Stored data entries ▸
::::

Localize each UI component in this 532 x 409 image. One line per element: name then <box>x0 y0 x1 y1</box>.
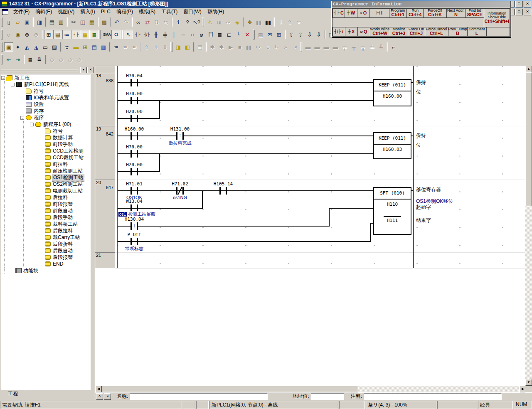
find-button[interactable]: ∞ <box>134 17 143 27</box>
new-contact-button[interactable]: ┤├ <box>133 30 142 39</box>
new-instruction-button[interactable]: 日 <box>206 30 215 39</box>
toolbar-grip[interactable] <box>1 30 3 39</box>
indent-decrease-button[interactable]: ⇤ <box>4 55 13 64</box>
tree-item[interactable]: 前拉料 <box>1 161 90 168</box>
tree-item[interactable]: 后段手动 <box>1 214 90 221</box>
tree-item[interactable]: -新PLC1[CP1H] 离线 <box>1 81 90 88</box>
rung-comment-button[interactable]: ▭ <box>41 42 50 52</box>
restore-button[interactable]: □ <box>515 1 523 7</box>
information-window[interactable]: CX-Programmer Information ┤├C╫W○O日IProgr… <box>331 1 511 37</box>
set-bit-value-button[interactable]: ⇩ <box>314 30 323 39</box>
redo-button[interactable]: ↷ <box>121 17 131 27</box>
menu-item[interactable]: 插入(I) <box>77 8 98 15</box>
differentiate-up-button[interactable]: ⇧ <box>142 42 151 52</box>
contact[interactable]: P_Off 常断标志 <box>130 238 139 245</box>
close-button[interactable]: ✕ <box>524 1 531 7</box>
zoom-out-button[interactable]: ⊖ <box>32 30 41 39</box>
menu-item[interactable]: 工具(T) <box>158 8 180 15</box>
name-field[interactable] <box>130 393 268 400</box>
show-monitor-boxes-button[interactable]: ┤├ <box>71 30 81 39</box>
zoom-region-button[interactable]: ◉ <box>13 30 22 39</box>
new-closed-contact-button[interactable]: ┤/├ <box>142 30 151 39</box>
zoom-in-button[interactable]: ⊕ <box>22 30 32 39</box>
cross-reference-button[interactable]: ≎ <box>62 42 71 52</box>
tree-expand-box[interactable]: - <box>30 123 34 126</box>
network-node-2-button[interactable]: ╥ <box>349 42 358 52</box>
scroll-up-button[interactable]: ▲ <box>525 66 532 72</box>
toolbar-grip[interactable] <box>253 30 255 39</box>
workspace-close-button[interactable]: ✕ <box>87 67 94 73</box>
address-reference-button[interactable]: ▬ <box>71 42 81 52</box>
compile-section-button[interactable]: ✉ <box>265 30 274 39</box>
tree-item[interactable]: 裁料桥工站 <box>1 221 90 227</box>
step-run-button[interactable]: ↦ <box>254 42 263 52</box>
workspace-grip[interactable] <box>1 69 78 71</box>
up-differentiated-contact[interactable]: ↑ H130.04 <box>130 222 139 230</box>
pause-monitor-button[interactable]: ▮▮ <box>254 17 264 27</box>
monitor-data-button[interactable]: ▤ <box>195 42 204 52</box>
contact[interactable]: H70.00 <box>130 97 139 104</box>
toolbar-grip[interactable] <box>1 42 3 52</box>
ci-view-button[interactable]: CI <box>111 30 121 39</box>
show-program-tree-button[interactable]: ≣ <box>90 30 99 39</box>
properties-button[interactable]: ▨ <box>50 42 59 52</box>
open-project-button[interactable]: ▱ <box>13 17 22 27</box>
tree-item[interactable]: 前段自动 <box>1 207 90 214</box>
new-horizontal-button[interactable]: ─ <box>179 30 188 39</box>
new-closed-coil-button[interactable]: ⌀ <box>197 30 206 39</box>
undo-button[interactable]: ↶ <box>112 17 121 27</box>
retrace-button[interactable]: ⇆ <box>161 17 170 27</box>
toolbar-grip[interactable] <box>1 17 3 27</box>
up-differentiated-contact[interactable]: ↑ H131.00 后拉料完成 <box>175 132 185 140</box>
operand-bar-collapse-button[interactable]: ◂ <box>104 393 111 400</box>
pause-simulation-button[interactable]: ▮▮ <box>244 42 254 52</box>
differentiate-down-button[interactable]: ⇩ <box>151 42 160 52</box>
tree-item[interactable]: -新程序1 (00) <box>1 121 90 128</box>
new-file-button[interactable]: ▯ <box>4 17 13 27</box>
pause-simulator-button[interactable]: ✱ <box>208 42 217 52</box>
help-topics-button[interactable]: ? <box>183 17 192 27</box>
force-reset-button[interactable]: ⇧ <box>296 30 305 39</box>
new-function-block-button[interactable]: ⊏ <box>224 30 234 39</box>
corner-connector-button[interactable]: ⌐ <box>389 42 398 52</box>
memory-view-button[interactable]: ⊞ <box>274 30 283 39</box>
io-bit-monitor-1-button[interactable]: ▬ <box>303 42 313 52</box>
tree-item[interactable]: CCD工站检测 <box>1 148 90 154</box>
child-restore-button[interactable]: □ <box>515 9 523 15</box>
watch-sheet-button[interactable]: ⊞ <box>81 42 90 52</box>
contact[interactable]: H70.04 <box>130 79 139 86</box>
operand-bar-close-button[interactable]: ✕ <box>96 393 103 400</box>
contact[interactable]: H160.00 <box>130 132 139 140</box>
rung-gutter-20[interactable]: 20 847 <box>95 180 115 252</box>
copy-button[interactable]: ◫ <box>78 17 87 27</box>
step-into-button[interactable]: ↴ <box>263 42 272 52</box>
bookmark-prev-button[interactable]: ◇ <box>66 55 75 64</box>
tree-expand-box[interactable]: - <box>1 76 5 80</box>
cut-button[interactable]: ✂ <box>69 17 78 27</box>
mdi-child-icon[interactable] <box>2 9 8 15</box>
display-decimal-button[interactable]: 10 <box>111 42 121 52</box>
step-out-button[interactable]: ↳ <box>272 42 281 52</box>
indent-increase-button[interactable]: ⇥ <box>13 55 22 64</box>
section-list-button[interactable]: ▩ <box>256 30 265 39</box>
force-set-button[interactable]: ⇧ <box>287 30 296 39</box>
tree-item[interactable]: 后段自动 <box>1 247 90 254</box>
io-bit-monitor-3-button[interactable]: ▬ <box>322 42 331 52</box>
horizontal-scrollbar[interactable]: ◀ ▶ <box>95 386 526 392</box>
menu-item[interactable]: 编程(P) <box>113 8 136 15</box>
tree-item[interactable]: IO表和单元设置 <box>1 94 90 101</box>
tree-expand-box[interactable]: - <box>11 83 15 86</box>
menu-item[interactable]: 文件(F) <box>10 8 32 15</box>
run-simulator-button[interactable]: ▶ <box>226 42 235 52</box>
network-node-5-button[interactable]: ╨ <box>377 42 386 52</box>
menu-item[interactable]: PLC <box>98 8 113 15</box>
show-annotations-button[interactable]: ≔ <box>62 30 71 39</box>
mnemonics-view-button[interactable]: ✦ <box>13 42 22 52</box>
paste-button[interactable]: ▦ <box>87 17 96 27</box>
scroll-thumb[interactable] <box>102 386 358 392</box>
tree-item[interactable]: 功能块 <box>1 267 90 274</box>
tree-item[interactable]: 电测裁切工站 <box>1 187 90 194</box>
compile-program-button[interactable]: ⚠ <box>205 17 214 27</box>
toolbar-grip[interactable] <box>170 42 172 52</box>
network-node-3-button[interactable]: ╦ <box>358 42 367 52</box>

::::

WHAT IS EXPECTED ▸
Please go through the data and copy each line containing the word "workspace".

THE COMPLETED TASK ▸
workspace-close-button[interactable]: ✕ <box>87 67 94 73</box>
workspace-grip[interactable] <box>1 69 78 71</box>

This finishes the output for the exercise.